Isaiah’s vision was never about carnivores becoming vegetarian (thank God!). Nor was it about the lambs eradicating the carnivores. Rather, it is a picture of reconciliation between predators and victims in ways that rehabilitate each to dignity and a create safe space for both to cohabit the kingdom of God. This is not about fluffy forgiveness that sets up perpetrators or victims for re-offense, but rather, authentic reconciliation initiatives that include healthy boundaries, rehabilitation processes and non-retributive segregation as necessary.
More literally, it might look like Paul sending Onesimus, the runaway slave, home to Philemon with instructions that he be welcomed as a brother—an equal—without further consequence or recrimination for his crime. Forgiveness and reconciliation would sound scandalous to Philemon and scary to Onesimus, but their reconciliation becomes Paul’s allegory for Christ’s welcome to all us prodigal runaways. Some critique Paul for perpetuating the master-slave system (as his deluded commentators did for many centuries). But how much more clear that “in Christ, there is neither slave nor free” did he need to be?
Feed My Sheep
I spend a lot of time thinking about the harm perpetrated by systems, religious or not. I think more about the array of reasons why leaders disqualify themselves, myself included. I can relate to the apostle Peter’s sense of post-denial inadequacy and the painful reality of how my flaws impact others. In fact, although I continue to write and teach about my experiences of God’s great mercy, I also walk that out with a significant spiritual limp. Given my own brokenness, bowing out of pastoral responsibility and formal inner healing ministry in 2008 was the right move for me.
But I’ve also had that awkward walk with Jesus down the beach.
“Do you love me, Brad?”
“You know I do.”
“Feed my sheep.”
Three times. Thirty times three times.
To love Christ means loving those who need his care. To follow Christ is to stumble upon others who need a hand along the way. It means deliberately refusing to turn away from the discomfort of witnessing brokenness. And learning to humbly help rather than obsessively trying to fix or rescue. None of this requires a power infrastructure or institutional forms that facilitate failure. Nor am I condemning the faith families that facilitate healing. I'm just trying to be more watchful of how systems corrupt good people ... and I'm keeping a better eye on my own shadow side.

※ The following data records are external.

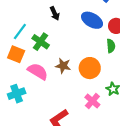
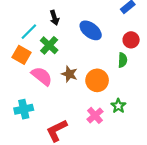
black arrow: (55, 13) -> (54, 18), moved
blue ellipse: (92, 20) -> (91, 30), moved
cyan cross: (17, 94) -> (24, 109), moved

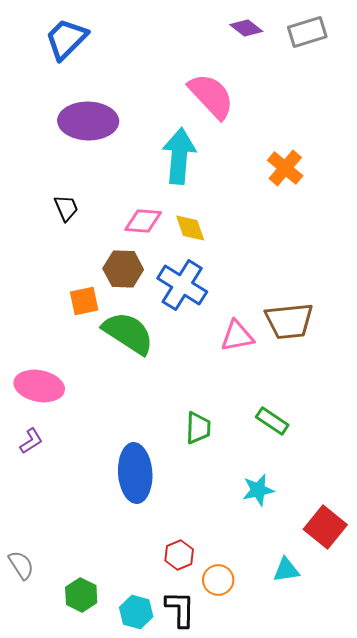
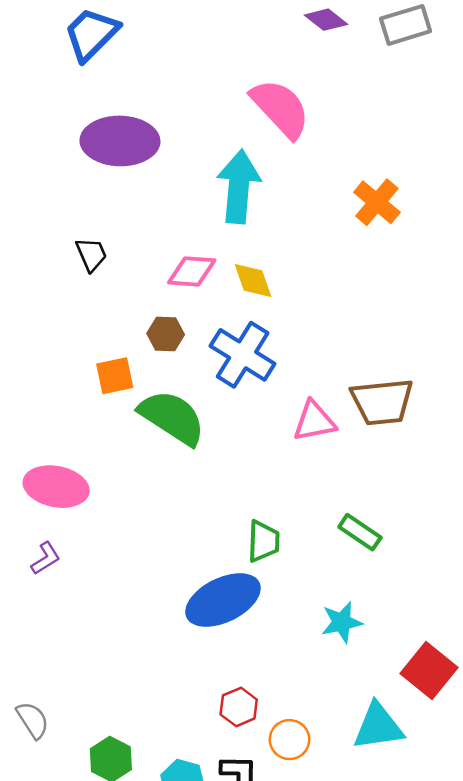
brown hexagon: (123, 269) -> (166, 334), size x0.7
blue ellipse: (135, 473) -> (223, 600), moved, turned 68
cyan triangle: (286, 570) -> (378, 727), size x1.5

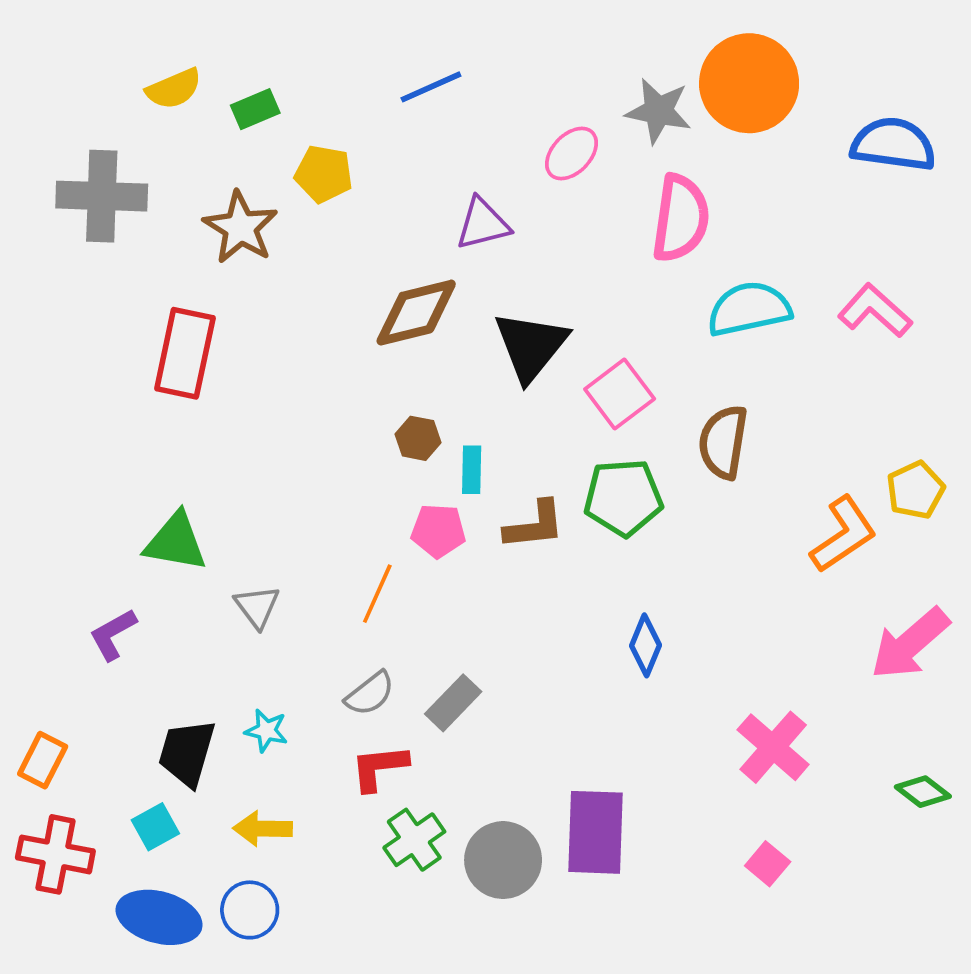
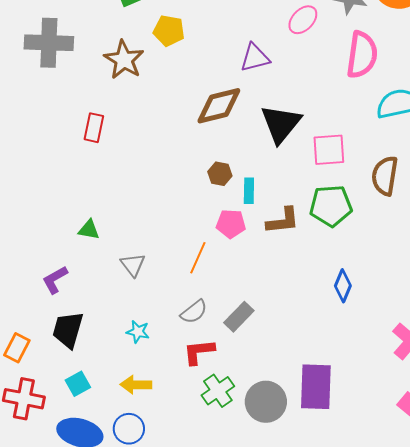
red rectangle: (185, 353) -> (94, 128), size x0.6
pink square: (620, 394) -> (329, 150), turned 33
green triangle: (176, 542) -> (89, 230), size x0.6
black trapezoid: (187, 753) -> (68, 330), moved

Maybe it's as simple as simply being human--empathetic, compassionate and merciful wherever we go, structured or not? Humble help can take many forms. May God free us from religious 'overness' and grant us the grace to find and develop healthier patterns of spiritual nurture.
Well said. I ponder these broken systems as well, and how we can move forward without creating more broken systems to replace the old ones! Faithful shepherds, spiritual parents, servant leaders. Can we get there? With my own life and my own heart, I will try to.